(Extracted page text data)
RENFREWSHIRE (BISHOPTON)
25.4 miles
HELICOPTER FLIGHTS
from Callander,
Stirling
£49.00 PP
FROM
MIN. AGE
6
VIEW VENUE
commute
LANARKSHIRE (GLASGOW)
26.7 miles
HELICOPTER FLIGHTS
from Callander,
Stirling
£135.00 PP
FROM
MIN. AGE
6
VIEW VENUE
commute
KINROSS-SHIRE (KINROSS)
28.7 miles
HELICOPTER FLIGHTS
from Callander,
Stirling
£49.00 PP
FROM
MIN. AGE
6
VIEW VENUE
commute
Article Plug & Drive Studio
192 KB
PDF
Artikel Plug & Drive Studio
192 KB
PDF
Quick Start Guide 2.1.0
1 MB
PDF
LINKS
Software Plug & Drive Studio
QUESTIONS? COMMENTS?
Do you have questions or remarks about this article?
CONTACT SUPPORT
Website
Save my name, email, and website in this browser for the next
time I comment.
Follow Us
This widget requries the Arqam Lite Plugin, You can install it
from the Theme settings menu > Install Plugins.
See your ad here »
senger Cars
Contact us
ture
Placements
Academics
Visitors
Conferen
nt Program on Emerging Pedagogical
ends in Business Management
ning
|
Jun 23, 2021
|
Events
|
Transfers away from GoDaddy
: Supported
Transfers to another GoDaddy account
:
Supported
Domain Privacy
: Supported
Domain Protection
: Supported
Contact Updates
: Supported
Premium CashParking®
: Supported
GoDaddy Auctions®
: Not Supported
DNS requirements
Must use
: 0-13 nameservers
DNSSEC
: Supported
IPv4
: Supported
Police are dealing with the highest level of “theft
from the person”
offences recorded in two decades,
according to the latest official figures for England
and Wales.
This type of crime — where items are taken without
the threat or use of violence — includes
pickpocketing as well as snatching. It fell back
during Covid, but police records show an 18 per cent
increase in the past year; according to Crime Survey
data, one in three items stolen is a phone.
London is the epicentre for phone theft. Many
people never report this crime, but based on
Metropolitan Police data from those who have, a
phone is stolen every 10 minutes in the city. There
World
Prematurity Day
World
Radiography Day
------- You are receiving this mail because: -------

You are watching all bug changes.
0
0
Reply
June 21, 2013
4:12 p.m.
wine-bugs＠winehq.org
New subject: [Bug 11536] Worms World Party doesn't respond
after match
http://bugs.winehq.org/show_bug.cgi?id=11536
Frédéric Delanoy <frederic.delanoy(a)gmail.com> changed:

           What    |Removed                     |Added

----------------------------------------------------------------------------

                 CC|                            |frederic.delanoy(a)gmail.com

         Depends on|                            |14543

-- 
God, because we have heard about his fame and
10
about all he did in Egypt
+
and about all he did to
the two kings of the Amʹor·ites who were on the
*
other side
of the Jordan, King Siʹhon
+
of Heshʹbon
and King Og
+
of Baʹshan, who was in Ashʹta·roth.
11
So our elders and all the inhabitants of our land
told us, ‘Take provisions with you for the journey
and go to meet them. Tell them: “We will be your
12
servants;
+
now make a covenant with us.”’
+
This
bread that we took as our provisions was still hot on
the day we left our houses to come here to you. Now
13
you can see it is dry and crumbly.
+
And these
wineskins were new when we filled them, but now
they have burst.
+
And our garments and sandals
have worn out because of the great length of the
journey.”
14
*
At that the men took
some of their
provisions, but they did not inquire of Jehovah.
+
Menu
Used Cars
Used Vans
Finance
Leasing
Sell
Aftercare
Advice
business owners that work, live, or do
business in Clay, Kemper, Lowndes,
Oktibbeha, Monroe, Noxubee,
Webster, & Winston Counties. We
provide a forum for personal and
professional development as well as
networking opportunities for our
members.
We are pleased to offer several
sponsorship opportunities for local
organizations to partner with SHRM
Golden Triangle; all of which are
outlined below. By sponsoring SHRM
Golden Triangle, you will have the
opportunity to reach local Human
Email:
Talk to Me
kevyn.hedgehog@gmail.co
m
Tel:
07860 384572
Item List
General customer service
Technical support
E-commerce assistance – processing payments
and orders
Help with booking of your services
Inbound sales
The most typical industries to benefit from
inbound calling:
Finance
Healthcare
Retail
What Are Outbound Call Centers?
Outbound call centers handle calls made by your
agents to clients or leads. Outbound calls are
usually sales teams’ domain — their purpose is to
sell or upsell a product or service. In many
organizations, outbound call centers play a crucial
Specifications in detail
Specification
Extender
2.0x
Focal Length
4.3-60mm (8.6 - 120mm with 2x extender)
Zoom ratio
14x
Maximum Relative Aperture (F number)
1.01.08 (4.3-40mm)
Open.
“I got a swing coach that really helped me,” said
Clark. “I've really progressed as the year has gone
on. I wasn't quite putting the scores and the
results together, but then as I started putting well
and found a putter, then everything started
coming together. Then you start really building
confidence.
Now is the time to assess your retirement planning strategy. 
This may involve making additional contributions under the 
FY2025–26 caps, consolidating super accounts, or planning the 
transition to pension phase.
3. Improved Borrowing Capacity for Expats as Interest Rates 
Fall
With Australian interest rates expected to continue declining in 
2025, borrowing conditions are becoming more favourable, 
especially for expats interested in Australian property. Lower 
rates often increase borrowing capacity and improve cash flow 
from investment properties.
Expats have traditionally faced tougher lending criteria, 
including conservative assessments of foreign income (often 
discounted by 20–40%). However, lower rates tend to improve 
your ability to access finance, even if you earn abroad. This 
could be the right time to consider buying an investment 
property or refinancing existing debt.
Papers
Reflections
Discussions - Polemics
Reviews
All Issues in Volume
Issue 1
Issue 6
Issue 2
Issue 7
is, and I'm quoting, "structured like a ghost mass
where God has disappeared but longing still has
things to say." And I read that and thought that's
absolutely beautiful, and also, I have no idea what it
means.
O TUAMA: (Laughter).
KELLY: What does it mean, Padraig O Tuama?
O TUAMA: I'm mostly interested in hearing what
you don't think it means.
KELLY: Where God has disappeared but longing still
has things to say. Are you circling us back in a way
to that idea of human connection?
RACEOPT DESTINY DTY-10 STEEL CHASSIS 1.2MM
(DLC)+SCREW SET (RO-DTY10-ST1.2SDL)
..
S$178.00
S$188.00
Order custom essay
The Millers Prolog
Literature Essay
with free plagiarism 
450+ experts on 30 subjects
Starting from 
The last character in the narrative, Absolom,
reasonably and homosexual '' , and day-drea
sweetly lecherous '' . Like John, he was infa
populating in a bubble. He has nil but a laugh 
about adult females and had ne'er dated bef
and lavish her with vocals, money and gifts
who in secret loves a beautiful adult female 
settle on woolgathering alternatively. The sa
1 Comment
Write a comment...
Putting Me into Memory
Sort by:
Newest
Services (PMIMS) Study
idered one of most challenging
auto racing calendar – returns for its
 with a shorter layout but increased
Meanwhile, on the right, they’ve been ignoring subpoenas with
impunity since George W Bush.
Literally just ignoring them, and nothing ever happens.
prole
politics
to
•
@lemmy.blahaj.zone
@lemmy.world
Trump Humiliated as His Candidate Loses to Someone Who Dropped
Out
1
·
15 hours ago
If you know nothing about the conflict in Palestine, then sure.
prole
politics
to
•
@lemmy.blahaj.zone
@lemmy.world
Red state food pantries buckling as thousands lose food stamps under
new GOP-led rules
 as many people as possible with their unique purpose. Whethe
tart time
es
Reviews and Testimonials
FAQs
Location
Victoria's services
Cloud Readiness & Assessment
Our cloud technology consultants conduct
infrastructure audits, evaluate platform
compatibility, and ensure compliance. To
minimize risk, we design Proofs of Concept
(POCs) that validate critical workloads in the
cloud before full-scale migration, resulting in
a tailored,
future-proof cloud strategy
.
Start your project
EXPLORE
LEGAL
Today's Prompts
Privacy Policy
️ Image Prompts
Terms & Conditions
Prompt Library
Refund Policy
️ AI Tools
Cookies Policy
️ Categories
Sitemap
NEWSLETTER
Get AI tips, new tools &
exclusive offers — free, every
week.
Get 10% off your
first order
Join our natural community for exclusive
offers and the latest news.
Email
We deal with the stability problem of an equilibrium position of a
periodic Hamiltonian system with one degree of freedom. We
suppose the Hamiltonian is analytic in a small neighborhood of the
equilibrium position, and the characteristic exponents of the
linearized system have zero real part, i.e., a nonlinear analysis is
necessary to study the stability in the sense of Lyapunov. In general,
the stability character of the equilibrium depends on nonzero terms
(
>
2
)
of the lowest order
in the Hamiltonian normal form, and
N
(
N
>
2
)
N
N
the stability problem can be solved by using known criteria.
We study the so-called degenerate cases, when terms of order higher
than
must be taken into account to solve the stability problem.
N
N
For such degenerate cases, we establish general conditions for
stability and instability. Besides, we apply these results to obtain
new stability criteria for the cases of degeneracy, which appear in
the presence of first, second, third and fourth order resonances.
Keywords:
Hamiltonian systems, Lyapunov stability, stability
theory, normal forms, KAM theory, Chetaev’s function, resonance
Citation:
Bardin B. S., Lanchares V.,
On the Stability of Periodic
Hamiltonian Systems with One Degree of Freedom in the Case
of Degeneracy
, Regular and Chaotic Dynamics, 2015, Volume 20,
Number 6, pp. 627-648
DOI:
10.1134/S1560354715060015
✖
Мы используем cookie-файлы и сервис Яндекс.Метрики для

**AIM OF THE EXERCISE:** Set down exactly the lines that begin with the one containing "Refund Policy" and end with the last line above, and no others.

**ANSWER FOR THE TASK:**
Refund Policy
️ AI Tools
Cookies Policy
️ Categories
Sitemap
NEWSLETTER
Get AI tips, new tools &
exclusive offers — free, every
week.
Get 10% off your
first order
Join our natural community for exclusive
offers and the latest news.
Email
We deal with the stability problem of an equilibrium position of a
periodic Hamiltonian system with one degree of freedom. We
suppose the Hamiltonian is analytic in a small neighborhood of the
equilibrium position, and the characteristic exponents of the
linearized system have zero real part, i.e., a nonlinear analysis is
necessary to study the stability in the sense of Lyapunov. In general,
the stability character of the equilibrium depends on nonzero terms
(
>
2
)
of the lowest order
in the Hamiltonian normal form, and
N
(
N
>
2
)
N
N
the stability problem can be solved by using known criteria.
We study the so-called degenerate cases, when terms of order higher
than
must be taken into account to solve the stability problem.
N
N
For such degenerate cases, we establish general conditions for
stability and instability. Besides, we apply these results to obtain
new stability criteria for the cases of degeneracy, which appear in
the presence of first, second, third and fourth order resonances.
Keywords:
Hamiltonian systems, Lyapunov stability, stability
theory, normal forms, KAM theory, Chetaev’s function, resonance
Citation:
Bardin B. S., Lanchares V.,
On the Stability of Periodic
Hamiltonian Systems with One Degree of Freedom in the Case
of Degeneracy
, Regular and Chaotic Dynamics, 2015, Volume 20,
Number 6, pp. 627-648
DOI:
10.1134/S1560354715060015
✖
Мы используем cookie-файлы и сервис Яндекс.Метрики для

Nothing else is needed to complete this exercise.